--- Activity ---
Below are records to give again exactly; omit each image they contain.

■ ■ ■ ■ ■ ■ ■

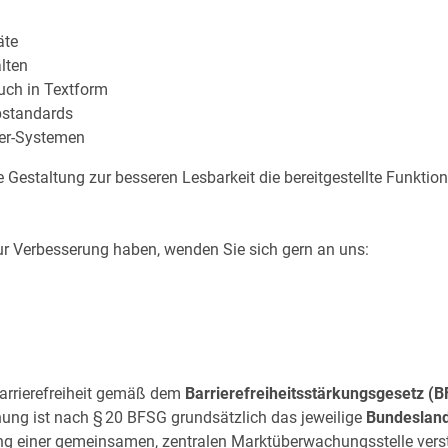
äte
lten
uch in Textform
standards
der-Systemen
 Gestaltung zur besseren Lesbarkeit die bereitgestellte Funktio
ur Verbesserung haben, wenden Sie sich gern an uns:
Barrierefreiheit gemäß dem
Barrierefreiheitsstärkungsgese
tz (
ng ist nach § 20 BFSG grundsätzlich das jeweilige
Bundeslan
ung einer gemeinsamen, zentralen Marktüberwachungsstelle vers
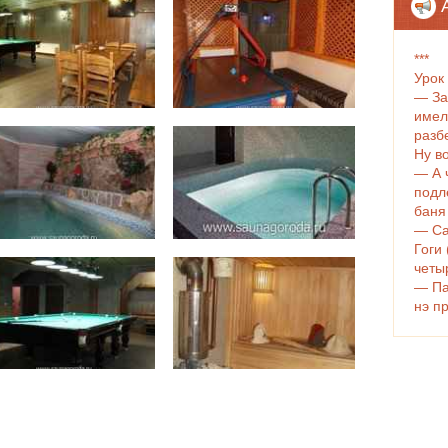
***
Урок
— За
имел
разб
Ну во
— А 
подл
баня
— Са
Гоги
четы
— Па
нэ п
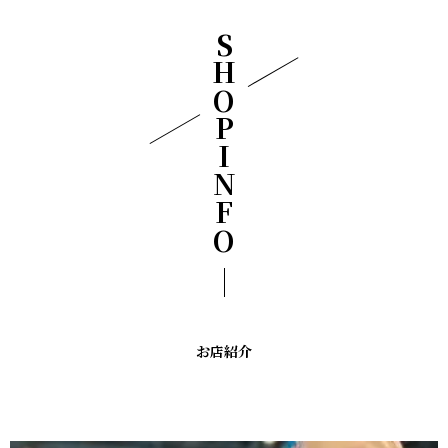
SHOPINFO
お店紹介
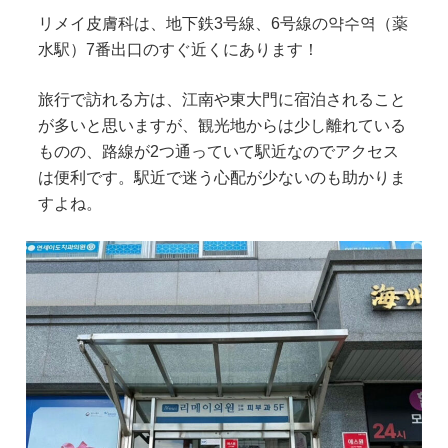
リメイ皮膚科は、地下鉄3号線、6号線の약수역（薬
水駅）7番出口のすぐ近くにあります！
旅行で訪れる方は、江南や東大門に宿泊されること
が多いと思いますが、観光地からは少し離れている
ものの、路線が2つ通っていて駅近なのでアクセス
は便利です。駅近で迷う心配が少ないのも助かりま
すよね。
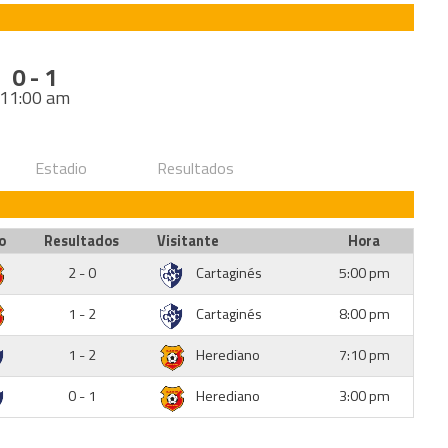
0 - 1
11:00 am
Estadio
Resultados
o
Resultados
Visitante
Hora
2 - 0
Cartaginés
5:00 pm
1 - 2
Cartaginés
8:00 pm
1 - 2
Herediano
7:10 pm
0 - 1
Herediano
3:00 pm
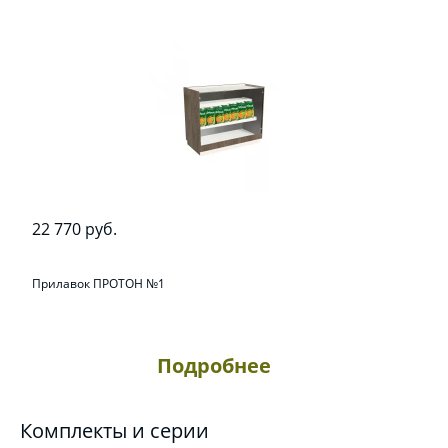
22 770 руб.
Прилавок ПРОТОН №1
Подробнее
Комплекты и серии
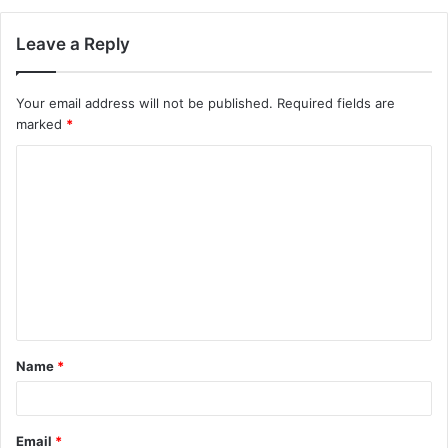
Leave a Reply
Your email address will not be published.
Required fields are
marked
*
C
o
m
m
e
n
t
Name
*
*
Email
*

■ ■ ■ ■ ■ ■ ■

--- Output for this task ---
äte
lten
uch in Textform
standards
der-Systemen
 Gestaltung zur besseren Lesbarkeit die bereitgestellte Funktio
ur Verbesserung haben, wenden Sie sich gern an uns:
Barrierefreiheit gemäß dem
Barrierefreiheitsstärkungsgese
tz (
ng ist nach § 20 BFSG grundsätzlich das jeweilige
Bundeslan
ung einer gemeinsamen, zentralen Marktüberwachungsstelle vers
***
Урок
— За
имел
разб
Ну во
— А 
подл
баня
— Са
Гоги
четы
— Па
нэ п
SHOPINFO
お店紹介
リメイ皮膚科は、地下鉄3号線、6号線の약수역（薬
水駅）7番出口のすぐ近くにあります！
旅行で訪れる方は、江南や東大門に宿泊されること
が多いと思いますが、観光地からは少し離れている
ものの、路線が2つ通っていて駅近なのでアクセス
は便利です。駅近で迷う心配が少ないのも助かりま
すよね。
0 - 1
11:00 am
Estadio
Resultados
o
Resultados
Visitante
Hora
2 - 0
Cartaginés
5:00 pm
1 - 2
Cartaginés
8:00 pm
1 - 2
Herediano
7:10 pm
0 - 1
Herediano
3:00 pm
22 770 руб.
Прилавок ПРОТОН №1
Подробнее
Комплекты и серии
Leave a Reply
Your email address will not be published.
Required fields are
marked
*
C
o
m
m
e
n
t
Name
*
*
Email
*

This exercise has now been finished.